Latvian also has 10 diphthongs (//ai ui ɛi au iɛ uɔ iu (ɔi) ɛu (ɔu)//), although some diphthongs are mostly limited to proper names and interjections.

== Pitch accent ==
Standard Latvian and, with a few minor exceptions, all of the Latvian dialects, have fixed initial stress. Long vowels and diphthongs have a tone, regardless of their position in the word. This includes the so-called "mixed diphthongs", composed of a short vowel followed by a sonorant. There are three types of tones:
- level (also drawling, sustained) tone (stieptā intonācija)
 denoted by a tilde [ ̃]
 high throughout the syllable
 e.g., loks /[ˉluɔ̯ks]/ ('spring onion')
- falling tone (krītošā intonācija)
 denoted by a grave accent [ ̀]
 brief rise followed by a long fall
 e.g., loks /[ˋluɔ̯ks]/ ('arch')
- broken tone (lauztā intonācija)
 denoted by a circumflex [ ̂]
 rising tone followed by falling tone with interruption in the middle or some creakiness in the voice
 e.g., logs /[˜luɔ̯ks]/ ('window')

Besides the three-tone system of the standard variety, there are also Latvian dialects with only two tones: in western Latvia, the broken tone has merged into the falling tone. In eastern Latvia the level tone has merged into the falling tone. Hence, the Central Latvian traũks, dràugs, raûgs correspond to Western Latvian traũks, draùgs, raùgs, and to Eastern Latvian tràuks, dràugs, raûgs.

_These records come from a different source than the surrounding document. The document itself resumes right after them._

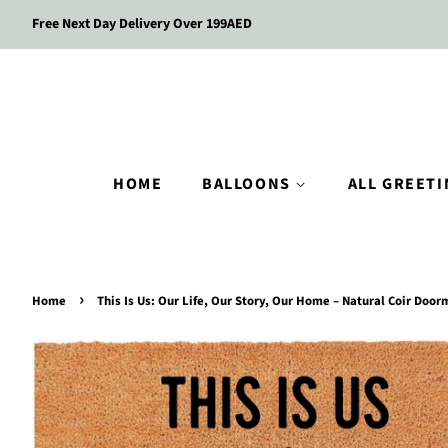
Free Next Day Delivery Over 199AED
HOME
BALLOONS
ALL GREET
›
Home
This Is Us: Our Life, Our Story, Our Home – Natural Coir Door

This system is phonetically more or less similar to the ones found in Lithuanian, Swedish, Norwegian and Serbo-Croatian. The broken tone has some similarity to the Danish stød.

== Alternations ==
Latvian roots may alternate between /[v]/ and /[u]/ depending on whether the following segment is a vowel or a consonant. For example, the root Daugav- ('Daugava River') in the nominative case is /[dauɡava]/, but is pronounced /[dauɡaupils]/ in the city name Daugavpils. In this example, the vocalic alternant /[u]/ is realized as the off-glide of the diphthong //au//. However, when following a vowel that does not form an attested Latvian diphthong (for example, /[iu]/), /[u]/ is pronounced as a monophthong, as in /[zius]/ ('fish-NOM.SG.'; cf. /[zivis]/ 'fish-NOM.PL.').